#### What you have to do:
Below are the records; count how many of their lines hold the string "union" and give the number alone.

★ ★ ★ ★ ★ ★ ★

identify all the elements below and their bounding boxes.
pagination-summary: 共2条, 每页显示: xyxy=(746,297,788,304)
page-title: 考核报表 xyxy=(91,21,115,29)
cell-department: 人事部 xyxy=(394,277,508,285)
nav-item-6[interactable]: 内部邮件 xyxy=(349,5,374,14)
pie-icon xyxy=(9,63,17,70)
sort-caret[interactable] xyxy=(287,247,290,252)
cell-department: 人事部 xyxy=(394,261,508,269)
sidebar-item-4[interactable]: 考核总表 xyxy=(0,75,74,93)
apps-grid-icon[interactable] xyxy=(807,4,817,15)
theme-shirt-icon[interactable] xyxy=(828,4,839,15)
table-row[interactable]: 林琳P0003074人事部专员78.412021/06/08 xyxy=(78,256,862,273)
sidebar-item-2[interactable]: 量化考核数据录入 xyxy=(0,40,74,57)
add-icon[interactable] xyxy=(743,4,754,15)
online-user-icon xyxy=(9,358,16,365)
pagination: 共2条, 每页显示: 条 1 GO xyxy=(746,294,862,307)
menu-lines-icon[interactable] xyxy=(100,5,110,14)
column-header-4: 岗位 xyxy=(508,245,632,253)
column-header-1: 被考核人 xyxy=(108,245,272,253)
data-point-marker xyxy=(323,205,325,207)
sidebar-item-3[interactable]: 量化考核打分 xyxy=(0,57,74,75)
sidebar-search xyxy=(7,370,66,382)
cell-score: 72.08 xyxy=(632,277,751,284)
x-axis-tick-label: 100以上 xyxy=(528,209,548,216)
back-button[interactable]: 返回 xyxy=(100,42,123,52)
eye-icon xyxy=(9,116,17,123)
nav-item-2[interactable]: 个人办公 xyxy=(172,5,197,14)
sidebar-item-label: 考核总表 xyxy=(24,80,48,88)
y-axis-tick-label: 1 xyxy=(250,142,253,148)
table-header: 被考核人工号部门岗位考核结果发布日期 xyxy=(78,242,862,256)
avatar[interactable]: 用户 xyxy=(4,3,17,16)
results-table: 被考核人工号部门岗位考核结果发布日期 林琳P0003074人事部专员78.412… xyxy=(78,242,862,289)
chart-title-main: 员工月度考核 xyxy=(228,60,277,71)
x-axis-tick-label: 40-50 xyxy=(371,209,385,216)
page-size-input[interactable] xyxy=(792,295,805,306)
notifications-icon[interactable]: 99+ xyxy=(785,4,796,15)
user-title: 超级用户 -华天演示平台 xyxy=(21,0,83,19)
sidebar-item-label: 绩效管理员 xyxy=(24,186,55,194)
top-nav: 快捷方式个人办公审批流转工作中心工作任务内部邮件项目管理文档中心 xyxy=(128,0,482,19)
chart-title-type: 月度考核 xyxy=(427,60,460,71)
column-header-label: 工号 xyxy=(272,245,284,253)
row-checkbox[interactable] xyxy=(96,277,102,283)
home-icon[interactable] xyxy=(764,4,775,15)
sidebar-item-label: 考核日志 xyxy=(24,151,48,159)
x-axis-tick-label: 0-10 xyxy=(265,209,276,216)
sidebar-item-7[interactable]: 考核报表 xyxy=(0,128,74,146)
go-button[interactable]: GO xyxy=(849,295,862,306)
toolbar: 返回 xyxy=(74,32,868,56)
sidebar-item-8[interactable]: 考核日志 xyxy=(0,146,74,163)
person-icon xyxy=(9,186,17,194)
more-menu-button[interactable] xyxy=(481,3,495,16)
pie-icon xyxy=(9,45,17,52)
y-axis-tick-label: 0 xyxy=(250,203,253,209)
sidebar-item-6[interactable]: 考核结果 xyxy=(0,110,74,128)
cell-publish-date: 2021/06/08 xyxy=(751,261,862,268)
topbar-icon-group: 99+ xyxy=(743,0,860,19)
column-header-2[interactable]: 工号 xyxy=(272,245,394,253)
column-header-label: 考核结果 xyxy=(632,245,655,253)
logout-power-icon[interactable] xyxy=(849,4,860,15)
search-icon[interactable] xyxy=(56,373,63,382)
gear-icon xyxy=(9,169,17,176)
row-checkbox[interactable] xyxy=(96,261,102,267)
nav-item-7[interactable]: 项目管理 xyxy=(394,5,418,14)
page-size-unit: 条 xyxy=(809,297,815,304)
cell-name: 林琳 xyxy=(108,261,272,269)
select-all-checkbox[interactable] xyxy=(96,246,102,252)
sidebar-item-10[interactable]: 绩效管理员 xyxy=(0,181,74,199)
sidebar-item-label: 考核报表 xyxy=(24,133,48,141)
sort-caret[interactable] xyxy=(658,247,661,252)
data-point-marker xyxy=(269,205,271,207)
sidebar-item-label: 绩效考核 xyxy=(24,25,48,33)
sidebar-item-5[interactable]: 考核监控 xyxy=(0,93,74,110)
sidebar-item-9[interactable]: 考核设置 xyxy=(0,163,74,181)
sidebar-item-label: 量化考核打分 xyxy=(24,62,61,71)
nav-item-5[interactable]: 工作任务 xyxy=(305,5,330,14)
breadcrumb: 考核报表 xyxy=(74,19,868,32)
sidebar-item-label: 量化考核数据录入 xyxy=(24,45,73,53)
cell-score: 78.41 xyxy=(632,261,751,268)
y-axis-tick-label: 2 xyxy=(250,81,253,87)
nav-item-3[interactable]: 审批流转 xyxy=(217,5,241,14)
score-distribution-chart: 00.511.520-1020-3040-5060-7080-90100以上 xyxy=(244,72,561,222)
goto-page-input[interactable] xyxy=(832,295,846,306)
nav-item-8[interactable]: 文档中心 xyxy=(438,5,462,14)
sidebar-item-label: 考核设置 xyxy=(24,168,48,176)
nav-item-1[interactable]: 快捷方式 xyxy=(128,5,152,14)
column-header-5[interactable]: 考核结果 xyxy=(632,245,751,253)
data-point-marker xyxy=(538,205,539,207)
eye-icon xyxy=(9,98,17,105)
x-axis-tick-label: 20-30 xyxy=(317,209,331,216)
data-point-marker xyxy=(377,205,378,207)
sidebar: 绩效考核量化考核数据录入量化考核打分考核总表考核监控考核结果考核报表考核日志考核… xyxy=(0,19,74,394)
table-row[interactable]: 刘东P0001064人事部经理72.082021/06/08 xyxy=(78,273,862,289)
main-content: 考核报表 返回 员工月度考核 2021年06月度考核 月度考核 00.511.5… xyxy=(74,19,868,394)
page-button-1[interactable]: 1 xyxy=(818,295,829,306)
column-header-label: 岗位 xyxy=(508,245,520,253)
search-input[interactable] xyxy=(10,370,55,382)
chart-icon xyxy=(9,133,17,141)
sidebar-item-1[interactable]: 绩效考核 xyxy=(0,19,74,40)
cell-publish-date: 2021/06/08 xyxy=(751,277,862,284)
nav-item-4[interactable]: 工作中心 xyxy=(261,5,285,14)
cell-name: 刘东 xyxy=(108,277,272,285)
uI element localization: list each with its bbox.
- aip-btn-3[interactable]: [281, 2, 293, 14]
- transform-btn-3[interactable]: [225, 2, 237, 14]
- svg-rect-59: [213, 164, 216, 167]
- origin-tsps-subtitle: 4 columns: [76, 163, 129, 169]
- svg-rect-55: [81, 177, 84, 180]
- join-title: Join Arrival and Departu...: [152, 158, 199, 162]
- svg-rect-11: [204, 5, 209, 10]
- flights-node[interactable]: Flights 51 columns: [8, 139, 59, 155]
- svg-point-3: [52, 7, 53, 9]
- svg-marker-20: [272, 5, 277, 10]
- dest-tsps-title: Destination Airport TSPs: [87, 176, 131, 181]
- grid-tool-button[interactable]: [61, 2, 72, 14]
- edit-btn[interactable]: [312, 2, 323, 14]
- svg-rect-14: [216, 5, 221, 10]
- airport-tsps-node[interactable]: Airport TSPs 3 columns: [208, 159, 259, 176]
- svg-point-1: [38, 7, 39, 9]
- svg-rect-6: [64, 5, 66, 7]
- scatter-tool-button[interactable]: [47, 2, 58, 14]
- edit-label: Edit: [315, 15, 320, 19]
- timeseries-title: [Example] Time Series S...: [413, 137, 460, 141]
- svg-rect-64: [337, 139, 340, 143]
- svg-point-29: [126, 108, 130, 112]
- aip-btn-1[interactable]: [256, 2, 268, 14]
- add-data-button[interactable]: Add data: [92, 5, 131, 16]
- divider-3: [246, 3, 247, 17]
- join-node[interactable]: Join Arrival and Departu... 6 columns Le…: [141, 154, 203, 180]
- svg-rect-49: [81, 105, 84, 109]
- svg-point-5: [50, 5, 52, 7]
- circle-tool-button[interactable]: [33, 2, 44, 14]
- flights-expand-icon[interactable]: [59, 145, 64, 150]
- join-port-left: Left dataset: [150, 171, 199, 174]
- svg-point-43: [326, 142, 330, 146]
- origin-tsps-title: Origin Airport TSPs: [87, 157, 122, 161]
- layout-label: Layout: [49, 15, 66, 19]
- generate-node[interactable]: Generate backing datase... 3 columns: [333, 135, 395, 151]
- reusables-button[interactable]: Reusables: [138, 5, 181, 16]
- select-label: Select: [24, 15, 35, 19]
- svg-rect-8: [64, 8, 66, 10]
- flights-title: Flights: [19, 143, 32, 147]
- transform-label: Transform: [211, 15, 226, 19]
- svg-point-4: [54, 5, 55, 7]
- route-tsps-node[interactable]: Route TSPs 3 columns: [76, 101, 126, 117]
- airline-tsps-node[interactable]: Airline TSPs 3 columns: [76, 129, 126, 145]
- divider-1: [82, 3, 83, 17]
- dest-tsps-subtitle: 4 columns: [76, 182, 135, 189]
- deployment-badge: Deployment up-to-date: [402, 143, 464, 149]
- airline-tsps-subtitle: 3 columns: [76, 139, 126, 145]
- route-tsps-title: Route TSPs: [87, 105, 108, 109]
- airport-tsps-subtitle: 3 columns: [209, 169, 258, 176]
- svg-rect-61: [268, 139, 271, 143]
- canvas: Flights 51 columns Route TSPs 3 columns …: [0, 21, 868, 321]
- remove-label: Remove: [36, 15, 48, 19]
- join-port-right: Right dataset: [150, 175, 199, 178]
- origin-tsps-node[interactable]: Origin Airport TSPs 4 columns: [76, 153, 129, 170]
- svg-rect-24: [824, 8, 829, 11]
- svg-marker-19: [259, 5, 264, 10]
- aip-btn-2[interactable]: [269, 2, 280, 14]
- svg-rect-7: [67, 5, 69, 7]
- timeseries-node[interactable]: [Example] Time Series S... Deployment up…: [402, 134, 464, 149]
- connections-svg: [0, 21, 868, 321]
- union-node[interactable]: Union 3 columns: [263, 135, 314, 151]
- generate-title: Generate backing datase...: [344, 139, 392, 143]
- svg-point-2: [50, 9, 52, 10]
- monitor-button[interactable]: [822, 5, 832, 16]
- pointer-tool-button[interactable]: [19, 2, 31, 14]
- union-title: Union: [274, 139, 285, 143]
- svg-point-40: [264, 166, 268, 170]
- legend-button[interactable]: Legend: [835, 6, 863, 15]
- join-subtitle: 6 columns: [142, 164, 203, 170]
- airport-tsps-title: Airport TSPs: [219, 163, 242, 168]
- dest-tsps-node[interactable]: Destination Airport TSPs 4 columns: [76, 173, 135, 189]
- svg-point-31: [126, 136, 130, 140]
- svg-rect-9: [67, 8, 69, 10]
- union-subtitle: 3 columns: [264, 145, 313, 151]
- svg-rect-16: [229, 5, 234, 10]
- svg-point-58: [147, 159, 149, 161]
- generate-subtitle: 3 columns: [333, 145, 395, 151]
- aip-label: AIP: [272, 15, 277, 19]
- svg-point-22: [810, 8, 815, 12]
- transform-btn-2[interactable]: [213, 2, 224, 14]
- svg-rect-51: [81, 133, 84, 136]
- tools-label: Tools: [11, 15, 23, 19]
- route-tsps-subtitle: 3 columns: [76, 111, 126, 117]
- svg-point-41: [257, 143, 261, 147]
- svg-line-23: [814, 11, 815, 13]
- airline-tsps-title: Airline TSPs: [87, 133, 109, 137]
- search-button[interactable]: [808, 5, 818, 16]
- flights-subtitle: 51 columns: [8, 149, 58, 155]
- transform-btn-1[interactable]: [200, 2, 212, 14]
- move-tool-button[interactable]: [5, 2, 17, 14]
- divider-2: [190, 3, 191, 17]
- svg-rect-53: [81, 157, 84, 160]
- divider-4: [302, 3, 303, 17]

★ ★ ★ ★ ★ ★ ★

#### Your response:
3